3D MRI Synthesis with Slice-Based Latent Diffusion Models: Improving Tumor Segmentation Tasks in Data-Scarce Regimes
Aghiles Kebaili, Jérôme Lapuyade-Lahorgue, Pierre Vera, Su Ruan
TL;DR
This work tackles the data scarcity barrier in MRI tumor segmentation by introducing a slice-based latent diffusion model (SBLDM) that jointly synthesizes 3D MRI volumes and corresponding masks.

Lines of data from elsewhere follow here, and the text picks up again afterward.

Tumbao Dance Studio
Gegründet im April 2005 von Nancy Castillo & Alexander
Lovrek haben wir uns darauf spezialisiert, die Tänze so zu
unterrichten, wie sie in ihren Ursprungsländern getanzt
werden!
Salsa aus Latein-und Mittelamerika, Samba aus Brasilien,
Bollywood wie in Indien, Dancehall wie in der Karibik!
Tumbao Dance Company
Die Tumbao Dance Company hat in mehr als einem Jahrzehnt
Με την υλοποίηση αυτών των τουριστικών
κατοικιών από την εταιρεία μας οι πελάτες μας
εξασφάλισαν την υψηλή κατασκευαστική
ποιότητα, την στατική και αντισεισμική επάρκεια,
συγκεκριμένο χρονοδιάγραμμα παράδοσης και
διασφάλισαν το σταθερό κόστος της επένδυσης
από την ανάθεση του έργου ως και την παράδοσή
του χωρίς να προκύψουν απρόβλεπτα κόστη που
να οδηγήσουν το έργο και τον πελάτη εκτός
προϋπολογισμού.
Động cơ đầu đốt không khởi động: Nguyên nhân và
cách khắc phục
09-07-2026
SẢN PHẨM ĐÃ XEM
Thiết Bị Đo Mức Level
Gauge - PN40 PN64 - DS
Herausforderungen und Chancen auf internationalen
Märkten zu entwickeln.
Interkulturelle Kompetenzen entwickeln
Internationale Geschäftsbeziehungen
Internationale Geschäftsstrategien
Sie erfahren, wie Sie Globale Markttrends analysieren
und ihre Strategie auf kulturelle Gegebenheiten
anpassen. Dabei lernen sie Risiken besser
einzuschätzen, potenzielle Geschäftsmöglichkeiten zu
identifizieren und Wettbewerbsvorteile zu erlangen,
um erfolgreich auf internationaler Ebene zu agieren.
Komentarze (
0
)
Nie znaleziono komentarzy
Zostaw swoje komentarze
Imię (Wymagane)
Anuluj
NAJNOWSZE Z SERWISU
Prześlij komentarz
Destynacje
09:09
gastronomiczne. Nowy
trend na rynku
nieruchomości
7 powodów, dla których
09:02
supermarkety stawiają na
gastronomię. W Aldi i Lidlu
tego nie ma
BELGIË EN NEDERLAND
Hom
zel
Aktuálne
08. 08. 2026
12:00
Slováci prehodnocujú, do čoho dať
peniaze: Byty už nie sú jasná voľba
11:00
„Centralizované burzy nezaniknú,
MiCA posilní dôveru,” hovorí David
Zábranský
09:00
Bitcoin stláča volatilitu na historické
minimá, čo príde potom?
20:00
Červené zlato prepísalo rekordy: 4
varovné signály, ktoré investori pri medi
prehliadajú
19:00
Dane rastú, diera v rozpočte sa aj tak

By encoding each 2D slice pair $(x_i, m_i)$ into a latent space with a positional cue $l(i)$ and performing diffusion in that latent space, the method achieves data-efficient generation while enabling explicit control over tumor size, shape, and position through a conditioning vector $c$ processed by an MLP $\tau$. Evaluations on BRATS2022 show that SBLDM delivers high image quality (PSNR/SSIM) and substantially improves segmentation performance when used for augmentation, outpacing GAN-based methods and standard 3D diffusion approaches, especially when sampling time is accelerated with DDIM. The approach provides a practical pathway to robust, privacy-preserving data augmentation for medical imaging in data-scarce clinical settings, with potential for extension to multi-modal MRI synthesis.
Abstract
Despite the increasing use of deep learning in medical image segmentation, the limited availability of annotated training data remains a major challenge due to the time-consuming data acquisition and privacy regulations. In the context of segmentation tasks, providing both medical images and their corresponding target masks is essential. However, conventional data augmentation approaches mainly focus on image synthesis. In this study, we propose a novel slice-based latent diffusion architecture designed to address the complexities of volumetric data generation in a slice-by-slice fashion. This approach extends the joint distribution modeling of medical images and their associated masks, allowing a simultaneous generation of both under data-scarce regimes. Our approach mitigates the computational complexity and memory expensiveness typically associated with diffusion models. Furthermore, our architecture can be conditioned by tumor characteristics, including size, shape, and relative position, thereby providing a diverse range of tumor variations. Experiments on a segmentation task using the BRATS2022 confirm the effectiveness of the synthesized volumes and masks for data augmentation.